Misplaced Priorities - Part 2 [Solution]

Solution for the week of 1/12/25

Our problem from 1/12/25 was

Given that these queued passengers did such a poor job of getting into the correct order the first time, you don’t trust them them to get it right this time. So instead you have each of them display their ticket while you move them around. You can move people by selecting two people and swapping their locations. This is the only movement operation you’re allowed. If we assume there are 10 people in line and their order is completely random, how many swaps will it take to get them ordered correctly? How about for N people?

Shoutout out to Seth Cohen of Concord NH for his correct submission! He solved the problem by constructing a recurrence relation and then performing some algebra magic to obtain a closed-form solution. He found that the total number of swaps needed to correct all possible permutations is given by the relation

\(X(N+1) = X(N) + (N! + X(N))N\)

In his own words

Say we have N people. Person N+1 can be in any of N+1 positions.

• If person N+1 is last, the number of swaps is x(N).

• If person is in any other position, the number of swaps is (N! + x(N))*N. This equation comes from the explanation above: N! is every possible ordering of N people, each of which requires 1 swap to get person N+1 to the end; x(N) is how many swaps to get those N people ordered after N+1 is at the end; and N is the number of positions person N+1 could be, besides the last position.
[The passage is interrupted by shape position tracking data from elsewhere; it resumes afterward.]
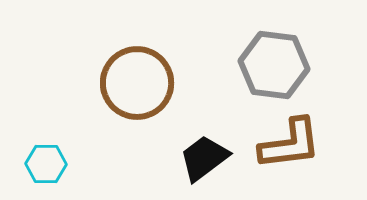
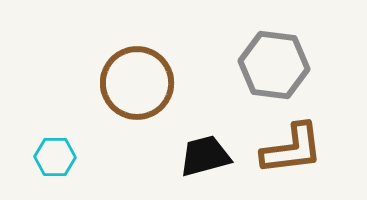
brown L-shape: moved 2 px right, 5 px down
black trapezoid: moved 1 px right, 2 px up; rotated 22 degrees clockwise
cyan hexagon: moved 9 px right, 7 px up
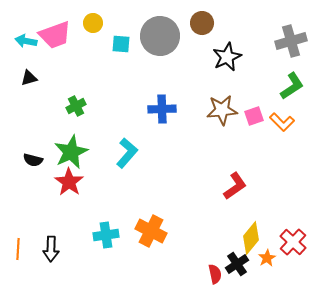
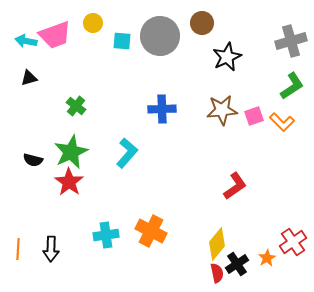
cyan square: moved 1 px right, 3 px up
green cross: rotated 24 degrees counterclockwise
yellow diamond: moved 34 px left, 6 px down
red cross: rotated 12 degrees clockwise
red semicircle: moved 2 px right, 1 px up
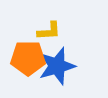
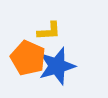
orange pentagon: rotated 24 degrees clockwise
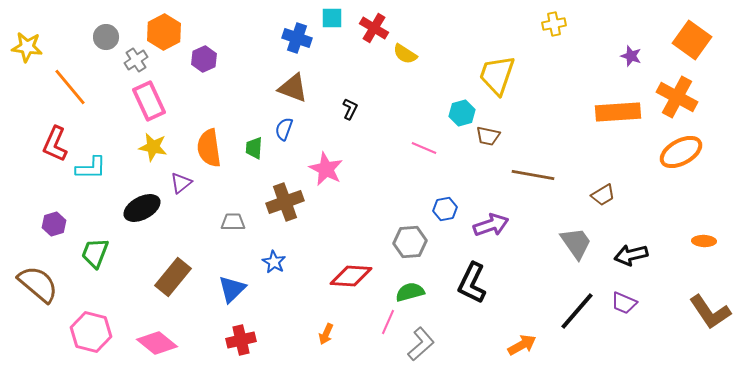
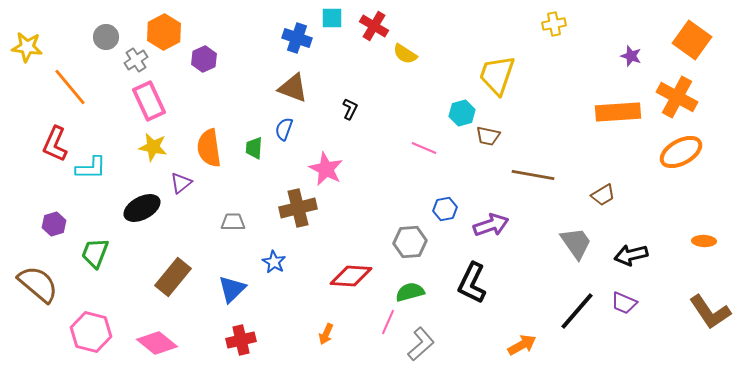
red cross at (374, 28): moved 2 px up
brown cross at (285, 202): moved 13 px right, 6 px down; rotated 6 degrees clockwise
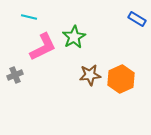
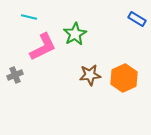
green star: moved 1 px right, 3 px up
orange hexagon: moved 3 px right, 1 px up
After some algebra, Seth obtained the closed-from solution

\(X(N) = \frac{1}{2} + \sum_{i=2}^{N-1} \frac{i}{i+1}\)

After a little algebraic manipulation, we can confirm this is the same as the solution below!

I in turn solved it a different way and ChatGPT solved it yet a different (and much easier) way :/

The Hard Way

To solve this problem, we leverage the concept of derangements and the cycle decomposition of permutations:

1. Out-of-order elements: Individuals not in their correct positions form a subset of size k, which corresponds to a derangement (a permutation with no fixed points).

2. Cycle decomposition: Every permutation can be expressed as a product of disjoint cycles. For a derangement, all cycles must have length ≥2, as any cycle of length 1 would imply a fixed point.

3. Swapping to correct cycles:

   • A cycle of length k requires k−1 swaps to correct.

   • The total swaps needed for a derangement of size k is the sum of p−1 for each cycle p in the partition of k (the cycles have the size of the different parts of the partition).

4. Combining probabilities:

   • To compute the expected number of swaps E[S], we sum over all possible values of k (number of out-of-order elements), accounting for:

     • The probability P(k) of having k out-of-order elements.

     • The cycle structures (partitions of k).

     • The probability of each partition of k given k out-of-order elements.

More formally, let S be the number of swaps needed to correct a random permutation. Let P_k be the set of integer partition of k where every partition p is ≥2 and each partition p = {c₁, c₂, …} where c_i is a part of the partition p. Let K be be the event where k of the n elements of a random permutation are fixed. Finally, S(p) is the number of swaps needed to correct a derangement of k elements and is given by

\(S(p) = \sum_{c_i \in p} c_i - 1\)

With these formalizations, we can write the expected number of swaps as

\(E[S] = \sum_{k=0}^n \left[ \sum_{p \in P_k} S(p) P(p|K) \right] P(K)\)

P(K) was computed in part 1.

\(P(p|K) = \frac{k!}{\displaystyle \prod_{p \in P_k} p! \cdot \prod_{s \in \text{\{# partitions of size s}\}} s!}\)

Some additional details and code that computes these values is provided here.

The Easy Way

After finishing this problem, I asked ChatGPT to solve it out of curiosity. ChatGPT then informed me about a neat fact about the statistic of permutations. Apparently, the average number of cycles of length at least m in a random permutation is given by the sum of the harmonic numbers up to the m-th harmonic. Then, by noting that the number of swaps needed is simple n-c where n is the number of people in line and c is the number of cycles, we can easily compute

\(10 - H_{10} = 10 - \sum_{i=1}^{10} \frac{1}{i} = 7.07\)

After seeing this, I was curious if I could derive that fact from the approach I had taken. With a handy little choice of random variable I found from this video by Professor Roman Vershynin, it’s actually pretty easy. If you define a random variable Y_i associated with each element of a permutation and assign it a value of 1 over the length of the cycle it appears in, computing the expectation becomes pretty straightforward :) I’ve included the details here.

I hope you enjoyed this puzzle and please consider submitting a solution or providing feedback (a DM or comment works great)! I’d love for this series to morph into an interactive community where people work together and share ideas on challenging (but fun) puzzles.

Comments

[Seth Cohen]

Interestly, the closed-form solution I got was slightly different: 0.5 + (sum from i = 2 to N-1 of (i/(i+1))).